Among the Trumaí – an indigenous group of Brazil – the apprentice-shaman must submit to long wakes and fasting, scarification of the body and isolation. (Polia, 1997: 83). One became a shaman among the Mojo Indians of Bolivia, after an illness, then fasted and practiced sexual abstinence in order to ask questions to the spirits. The Piro shamans of Peru were used to undergo two months of seclusion, eating only plantains, abstaining from talking, and smoking relentlessly tobacco (Polia, 1997: 84).

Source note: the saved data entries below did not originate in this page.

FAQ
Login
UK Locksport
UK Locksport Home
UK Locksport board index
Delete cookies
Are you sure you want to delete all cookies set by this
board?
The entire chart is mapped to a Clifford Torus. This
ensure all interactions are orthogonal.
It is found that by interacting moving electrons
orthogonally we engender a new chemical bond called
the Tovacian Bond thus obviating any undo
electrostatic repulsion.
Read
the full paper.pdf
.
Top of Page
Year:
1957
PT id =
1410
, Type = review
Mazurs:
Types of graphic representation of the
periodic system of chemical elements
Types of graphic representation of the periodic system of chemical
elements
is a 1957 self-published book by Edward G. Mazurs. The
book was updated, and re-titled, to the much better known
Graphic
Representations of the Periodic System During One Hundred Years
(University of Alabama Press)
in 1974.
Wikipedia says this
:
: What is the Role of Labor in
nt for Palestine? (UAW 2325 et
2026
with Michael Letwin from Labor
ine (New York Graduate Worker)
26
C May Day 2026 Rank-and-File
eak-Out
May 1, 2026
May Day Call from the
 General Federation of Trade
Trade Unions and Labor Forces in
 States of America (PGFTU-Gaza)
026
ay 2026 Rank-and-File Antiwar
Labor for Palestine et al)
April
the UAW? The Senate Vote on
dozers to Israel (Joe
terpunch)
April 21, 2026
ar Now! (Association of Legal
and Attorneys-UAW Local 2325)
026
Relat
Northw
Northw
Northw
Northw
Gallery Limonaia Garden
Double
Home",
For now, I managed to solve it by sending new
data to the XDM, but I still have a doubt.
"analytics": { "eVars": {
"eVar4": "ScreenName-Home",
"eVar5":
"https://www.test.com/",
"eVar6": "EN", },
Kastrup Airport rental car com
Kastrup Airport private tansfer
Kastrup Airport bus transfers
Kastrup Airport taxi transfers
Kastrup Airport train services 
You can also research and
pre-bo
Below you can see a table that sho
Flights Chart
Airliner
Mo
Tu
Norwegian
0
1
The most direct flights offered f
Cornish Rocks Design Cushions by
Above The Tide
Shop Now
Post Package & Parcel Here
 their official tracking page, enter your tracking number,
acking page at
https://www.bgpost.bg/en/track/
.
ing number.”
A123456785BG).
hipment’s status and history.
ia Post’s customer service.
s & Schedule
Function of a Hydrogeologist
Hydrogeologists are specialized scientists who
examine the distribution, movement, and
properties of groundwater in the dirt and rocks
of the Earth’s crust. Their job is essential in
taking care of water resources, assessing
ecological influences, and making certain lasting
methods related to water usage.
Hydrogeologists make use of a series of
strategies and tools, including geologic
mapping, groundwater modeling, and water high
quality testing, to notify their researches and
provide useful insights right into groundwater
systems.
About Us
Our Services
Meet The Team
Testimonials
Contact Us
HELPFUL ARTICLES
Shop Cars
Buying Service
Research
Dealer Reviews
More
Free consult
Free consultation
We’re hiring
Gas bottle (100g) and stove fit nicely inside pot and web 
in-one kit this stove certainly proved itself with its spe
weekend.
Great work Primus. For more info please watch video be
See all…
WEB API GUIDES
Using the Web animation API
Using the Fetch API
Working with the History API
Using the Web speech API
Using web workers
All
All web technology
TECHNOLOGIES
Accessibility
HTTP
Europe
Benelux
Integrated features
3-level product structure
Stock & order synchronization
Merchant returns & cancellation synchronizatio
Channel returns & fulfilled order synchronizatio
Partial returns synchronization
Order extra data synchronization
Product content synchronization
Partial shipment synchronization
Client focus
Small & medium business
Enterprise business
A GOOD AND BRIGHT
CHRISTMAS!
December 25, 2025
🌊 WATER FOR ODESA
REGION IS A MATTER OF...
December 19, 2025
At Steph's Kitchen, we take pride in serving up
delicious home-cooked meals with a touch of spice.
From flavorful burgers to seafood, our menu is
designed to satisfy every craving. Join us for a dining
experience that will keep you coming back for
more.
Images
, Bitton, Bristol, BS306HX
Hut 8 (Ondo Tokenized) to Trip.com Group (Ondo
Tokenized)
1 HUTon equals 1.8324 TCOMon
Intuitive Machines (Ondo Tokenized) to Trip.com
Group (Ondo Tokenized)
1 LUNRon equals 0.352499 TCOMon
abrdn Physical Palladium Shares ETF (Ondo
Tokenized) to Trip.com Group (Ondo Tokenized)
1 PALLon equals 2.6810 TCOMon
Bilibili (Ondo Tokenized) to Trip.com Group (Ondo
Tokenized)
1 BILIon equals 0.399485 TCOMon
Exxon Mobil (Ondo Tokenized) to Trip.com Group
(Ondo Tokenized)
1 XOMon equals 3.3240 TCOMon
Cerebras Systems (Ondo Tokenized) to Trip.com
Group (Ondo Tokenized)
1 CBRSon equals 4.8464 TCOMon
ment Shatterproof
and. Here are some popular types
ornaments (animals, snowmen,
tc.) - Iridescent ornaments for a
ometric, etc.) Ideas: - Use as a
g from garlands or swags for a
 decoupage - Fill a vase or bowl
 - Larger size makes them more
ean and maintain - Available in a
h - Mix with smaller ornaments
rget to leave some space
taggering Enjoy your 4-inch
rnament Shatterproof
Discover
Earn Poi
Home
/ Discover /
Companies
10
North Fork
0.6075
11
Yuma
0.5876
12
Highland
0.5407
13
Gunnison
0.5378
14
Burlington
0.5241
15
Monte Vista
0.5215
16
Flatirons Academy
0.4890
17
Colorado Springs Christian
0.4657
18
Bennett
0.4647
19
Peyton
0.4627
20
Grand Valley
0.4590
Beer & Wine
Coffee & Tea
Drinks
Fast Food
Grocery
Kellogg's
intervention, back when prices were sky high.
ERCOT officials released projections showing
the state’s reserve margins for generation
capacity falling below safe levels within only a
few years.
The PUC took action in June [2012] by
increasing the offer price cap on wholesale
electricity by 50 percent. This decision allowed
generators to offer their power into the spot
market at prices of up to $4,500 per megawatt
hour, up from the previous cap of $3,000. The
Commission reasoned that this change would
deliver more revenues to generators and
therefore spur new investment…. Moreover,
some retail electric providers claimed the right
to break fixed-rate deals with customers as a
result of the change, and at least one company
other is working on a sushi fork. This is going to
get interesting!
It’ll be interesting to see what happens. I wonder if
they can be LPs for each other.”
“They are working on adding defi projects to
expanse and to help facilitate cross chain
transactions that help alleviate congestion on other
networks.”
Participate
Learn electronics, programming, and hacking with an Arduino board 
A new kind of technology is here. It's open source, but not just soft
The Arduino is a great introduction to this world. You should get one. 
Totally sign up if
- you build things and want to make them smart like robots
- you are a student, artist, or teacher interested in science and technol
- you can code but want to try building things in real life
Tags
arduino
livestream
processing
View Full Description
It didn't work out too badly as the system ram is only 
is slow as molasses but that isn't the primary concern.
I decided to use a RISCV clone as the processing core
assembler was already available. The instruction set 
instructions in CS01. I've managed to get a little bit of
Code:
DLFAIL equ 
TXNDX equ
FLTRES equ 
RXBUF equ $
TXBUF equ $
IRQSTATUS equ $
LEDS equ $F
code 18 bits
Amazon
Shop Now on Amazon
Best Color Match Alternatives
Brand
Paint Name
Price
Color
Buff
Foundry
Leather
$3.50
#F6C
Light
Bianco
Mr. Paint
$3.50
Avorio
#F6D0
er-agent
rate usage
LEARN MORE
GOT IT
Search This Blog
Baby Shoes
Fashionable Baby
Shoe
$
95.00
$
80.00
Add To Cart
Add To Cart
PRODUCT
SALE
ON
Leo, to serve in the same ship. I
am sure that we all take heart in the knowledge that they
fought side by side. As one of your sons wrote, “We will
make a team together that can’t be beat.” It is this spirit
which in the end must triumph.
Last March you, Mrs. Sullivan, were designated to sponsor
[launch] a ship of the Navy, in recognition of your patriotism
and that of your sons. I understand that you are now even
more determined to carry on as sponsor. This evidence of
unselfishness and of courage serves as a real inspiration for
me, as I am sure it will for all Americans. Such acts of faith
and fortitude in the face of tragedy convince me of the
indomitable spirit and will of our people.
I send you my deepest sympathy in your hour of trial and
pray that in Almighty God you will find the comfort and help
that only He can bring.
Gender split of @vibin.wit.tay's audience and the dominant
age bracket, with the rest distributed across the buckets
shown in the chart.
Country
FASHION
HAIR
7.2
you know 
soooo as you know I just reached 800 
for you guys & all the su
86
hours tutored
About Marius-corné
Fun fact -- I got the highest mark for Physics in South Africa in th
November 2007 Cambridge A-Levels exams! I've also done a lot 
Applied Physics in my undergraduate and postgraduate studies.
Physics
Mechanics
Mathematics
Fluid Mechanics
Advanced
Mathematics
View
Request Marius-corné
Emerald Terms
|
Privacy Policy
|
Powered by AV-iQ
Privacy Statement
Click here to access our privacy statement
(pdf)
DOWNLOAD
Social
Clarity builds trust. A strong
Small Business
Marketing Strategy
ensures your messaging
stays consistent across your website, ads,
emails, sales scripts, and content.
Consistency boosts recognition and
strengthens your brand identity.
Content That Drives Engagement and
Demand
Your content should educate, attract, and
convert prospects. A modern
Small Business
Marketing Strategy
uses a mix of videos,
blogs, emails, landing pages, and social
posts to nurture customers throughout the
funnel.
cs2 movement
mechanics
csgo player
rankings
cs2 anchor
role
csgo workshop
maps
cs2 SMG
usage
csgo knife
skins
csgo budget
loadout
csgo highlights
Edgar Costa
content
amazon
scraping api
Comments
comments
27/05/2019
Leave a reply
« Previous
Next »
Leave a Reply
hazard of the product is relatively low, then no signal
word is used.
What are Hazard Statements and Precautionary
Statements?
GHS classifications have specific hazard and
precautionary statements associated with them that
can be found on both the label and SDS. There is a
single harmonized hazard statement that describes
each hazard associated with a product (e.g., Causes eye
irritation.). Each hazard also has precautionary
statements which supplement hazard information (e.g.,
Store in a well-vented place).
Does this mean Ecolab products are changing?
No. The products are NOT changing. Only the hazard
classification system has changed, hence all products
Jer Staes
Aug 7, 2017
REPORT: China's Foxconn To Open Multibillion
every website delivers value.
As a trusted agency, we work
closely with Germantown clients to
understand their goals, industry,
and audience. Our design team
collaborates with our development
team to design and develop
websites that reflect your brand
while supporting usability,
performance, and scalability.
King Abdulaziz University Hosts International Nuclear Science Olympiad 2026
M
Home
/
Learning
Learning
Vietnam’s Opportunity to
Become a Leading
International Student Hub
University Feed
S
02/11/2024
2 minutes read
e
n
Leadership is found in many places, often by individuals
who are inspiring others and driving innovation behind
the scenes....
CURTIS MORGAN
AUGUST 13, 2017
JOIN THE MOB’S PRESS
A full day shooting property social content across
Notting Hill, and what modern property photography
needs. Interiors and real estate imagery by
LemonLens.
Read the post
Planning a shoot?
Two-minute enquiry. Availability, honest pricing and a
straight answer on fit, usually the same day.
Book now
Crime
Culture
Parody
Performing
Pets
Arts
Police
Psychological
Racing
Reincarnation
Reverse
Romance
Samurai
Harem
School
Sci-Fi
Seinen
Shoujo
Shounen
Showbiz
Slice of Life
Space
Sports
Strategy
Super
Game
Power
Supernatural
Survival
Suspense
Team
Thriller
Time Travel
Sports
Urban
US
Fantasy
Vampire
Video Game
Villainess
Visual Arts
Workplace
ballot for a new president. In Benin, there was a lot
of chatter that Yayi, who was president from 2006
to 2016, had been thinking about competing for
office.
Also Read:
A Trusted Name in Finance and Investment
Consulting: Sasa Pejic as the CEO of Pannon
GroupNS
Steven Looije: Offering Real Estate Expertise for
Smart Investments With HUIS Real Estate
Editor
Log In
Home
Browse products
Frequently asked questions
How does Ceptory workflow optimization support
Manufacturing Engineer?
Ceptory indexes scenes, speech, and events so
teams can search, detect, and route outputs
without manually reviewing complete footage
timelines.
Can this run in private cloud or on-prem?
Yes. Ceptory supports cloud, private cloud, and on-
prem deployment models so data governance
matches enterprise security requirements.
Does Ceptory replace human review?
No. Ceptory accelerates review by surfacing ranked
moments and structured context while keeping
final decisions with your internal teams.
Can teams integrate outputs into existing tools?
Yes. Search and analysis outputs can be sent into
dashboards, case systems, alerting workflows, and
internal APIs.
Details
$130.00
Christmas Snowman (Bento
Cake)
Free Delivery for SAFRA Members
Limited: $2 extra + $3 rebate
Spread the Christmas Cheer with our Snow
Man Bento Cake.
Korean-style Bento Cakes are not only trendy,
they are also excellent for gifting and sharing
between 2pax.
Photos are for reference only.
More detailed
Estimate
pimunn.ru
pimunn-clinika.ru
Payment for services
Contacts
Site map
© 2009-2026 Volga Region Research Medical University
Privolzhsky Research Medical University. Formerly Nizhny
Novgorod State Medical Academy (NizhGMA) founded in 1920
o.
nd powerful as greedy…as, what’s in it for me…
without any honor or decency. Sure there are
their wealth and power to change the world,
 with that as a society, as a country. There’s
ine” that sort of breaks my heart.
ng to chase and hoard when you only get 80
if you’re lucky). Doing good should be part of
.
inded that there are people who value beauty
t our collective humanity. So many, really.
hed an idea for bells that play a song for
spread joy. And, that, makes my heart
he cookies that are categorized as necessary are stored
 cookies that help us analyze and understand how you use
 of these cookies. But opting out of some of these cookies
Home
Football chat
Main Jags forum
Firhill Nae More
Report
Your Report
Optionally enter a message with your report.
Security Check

Among the Ipurina’ Indians of Brazil, the shaman’s apprentice lived in hermitage and fasted until he was initiated by a Jaguar-Spirit (Polia, 1997: 85). The candidate shaman of the Omagua people fasted for six months before the initiation took place, smoked tobacco, ingested a powder made from the “Mimosa aracioides” plant, and a decoction made from the virola (Virola theiodora) bark (Polia, 1997: 85).

Among the Cashinawa people of Peru, the shaman must respect severe taboos, including the prohibition of eating game, sweet manioc and sweet potatoes. Amid the Manao Indians of Brazil, the young would-be-shaman underwent periods of isolation, fasting and celibacy: after one year he re-appeared in public, painted in black (Polia: Ibidem).

References

Luna, L.E., Vegetalismo. Shamanism among the Mestizo Population of the Peruvian Amazon, Acta Universitatis Stockholmiensis, Stockholm Studies in Comparative Religion 27, Stockholm 1986

HARNER, M. J., The Jivaro: People of the sacred waterfalls, University of California Press, Berkeley, Los Angeles 1972 (in POLIA 1997: 88).